Industry Good Practice for Catastophe Modeling & Solvency II – A Perfect Opportunity for Review: Part II, Operational Principles and Technical Considerations
Section 2 - Operational Principles
The message that data quality is vital to catastrophe modeling comes through loud and clear in the opening of Section 2. The old adage “garbage in, garbage out” is much abused, but in catastrophe modeling it has certainly earned a place. Companies should be cognizant of the impact that data manipulation has on the results produced by models. As a result, sensitivity testing should become much more prominent. Data should be tested for accuracy, completeness and appropriateness, along with a wide range of assessments employed in terms of spatial, temporal and thematic qualities. Missing and incorrect data should be accounted for through appropriate “grossing up” techniques, which should be documented in a formal data policy. Much of this will be second nature to firms that have used catastrophe models for any period of time, but we believe there will be a few “root and branch” reviews of systems and data capture processes for companies that have recognized data issues.
Arguably, the most helpful material in the report consists of guidance concerning the validation and selection of models for use in the capital modeling. It is not best practice to cherry-pick models based on a commercially desirable result, and choices need to be justifiable and clearly documented. When selecting a particular model for use in estimating exposure, a company should satisfy itself of the adequacy of the model not just for the particular peril and territory concerned but also for the particular portfolio as a whole. Catastrophe models, at least in part, will be calibrated on industry data and may not be reflective of the specific risk characteristics of that company. Hence, gaining an understanding of these situations is crucial. The ability of a company to do this, of course, will be impacted by the support and transparency of the model developer. And again, we refer back to the issue of vendor model documentation.

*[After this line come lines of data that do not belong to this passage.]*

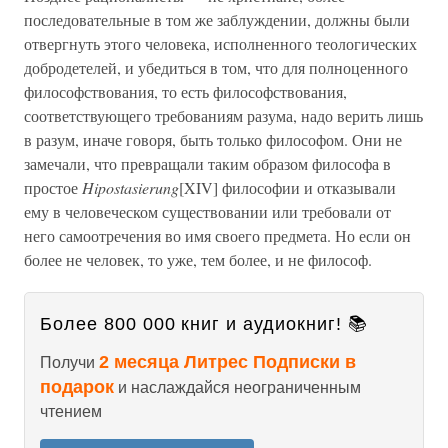
последовательные в том же заблуждении, должны были
отвергнуть этого человека, исполненного теологических
добродетелей, и убедиться в том, что для полноценного
философствования, то есть философствования,
соответствующего требованиям разума, надо верить лишь
в разум, иначе говоря, быть только философом. Они не
замечали, что превращали таким образом философа в
простое
Hipostasierung
[XIV] философии и отказывали
ему в человеческом существовании или требовали от
него самоотречения во имя своего предмета. Но если он
более не человек, то уже, тем более, и не философ.
Более 800 000 книг и аудиокниг! 📚
2 месяца Литрес Подписки в
Получи
подарок
и наслаждайся неограниченным
чтением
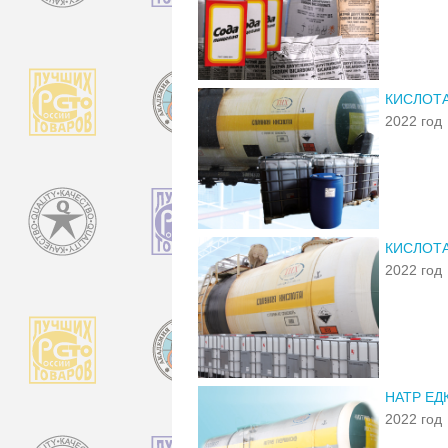
КИСЛОТ
2022 год
КИСЛОТА
2022 год
НАТР ЕД
2022 год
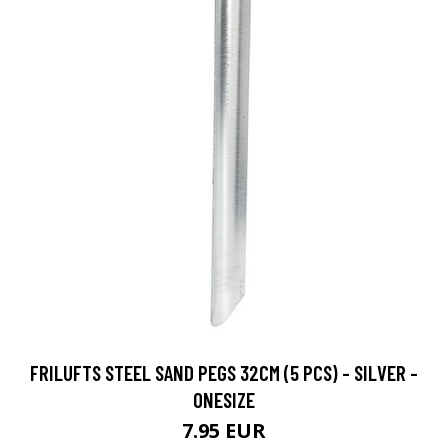
FRILUFTS STEEL SAND PEGS 32CM (5 PCS) - SILVER -
ONESIZE
7.95 EUR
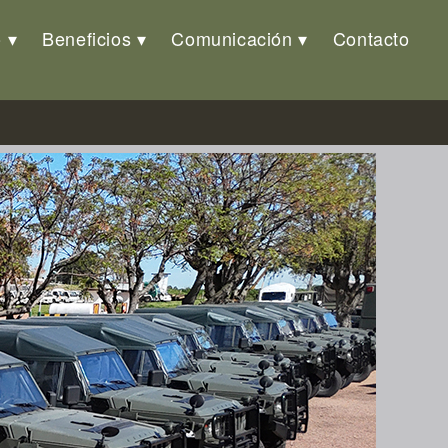
o
Beneficios
Comunicación
Contacto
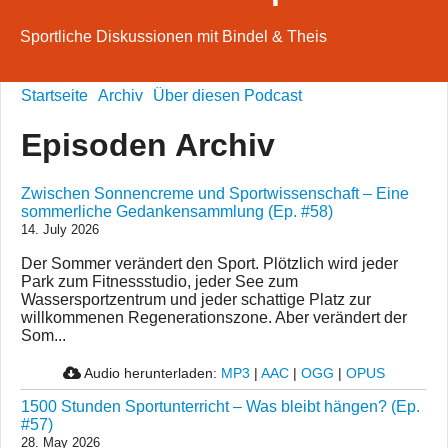
Sportliche Diskussionen mit Bindel & Theis
Startseite
Archiv
Über diesen Podcast
Episoden Archiv
Zwischen Sonnencreme und Sportwissenschaft – Eine
sommerliche Gedankensammlung (Ep. #58)
14. July 2026
Der Sommer verändert den Sport. Plötzlich wird jeder
Park zum Fitnessstudio, jeder See zum
Wassersportzentrum und jeder schattige Platz zur
willkommenen Regenerationszone. Aber verändert der
Som...
Audio herunterladen:
MP3
|
AAC
|
OGG
|
OPUS
1500 Stunden Sportunterricht – Was bleibt hängen? (Ep.
#57)
28. May 2026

The need to deal with issues around model change is timely, given the recent and sometimes heated debate in Europe over the new RMS v11 European Windstorm model. Companies should be aware of model revisions in advance and try to prepare for them as best they can, based on available information. There is nothing to suggest that a new model version should be adopted automatically. The validation process for the new model should be completed in the normal course of business if the change is material enough to impact a company’s risk profile. Should the new version fail the validation test, there is nothing to stop a (re)insurer from continuing to use the previous version indefinitely - as long as it can be justified. This could mean that vendor model companies and reinsurance brokers may have to support out-of-date versions for much longer than would have been the case previously.
The effects of various options and settings available to companies running models need to be understood in the context of the effects they have on the model output. Any recommendations made by vendor model companies should be considered, but they do not necessarily need to be followed if there is good evidence to support a divergence of opinion.
Companies face significant challenges in validating vendor models because they are proprietary. When possible, they should ensure that they are confident in the validation work undertaken by the vendor companies themselves and are aware of any independent validation. The report encourages vendor companies to provide information to licensees to facilitate this process but acknowledges that they are not obligated to do so. Access for non-licensees is likely to be even more limited. These frustrations aside, there are a number of techniques companies can use to support the validation process including:
- Comparison with industry or their own experience data for low return periods.
- Basic hazard map assessments and performance against historical events.
- Comparing the results from different models and sense-checking year-on-year movements.
Companies should always try to identify any model biases or un-modeled perils and then adopt a suitable approach to reflect the presence of these phenomena.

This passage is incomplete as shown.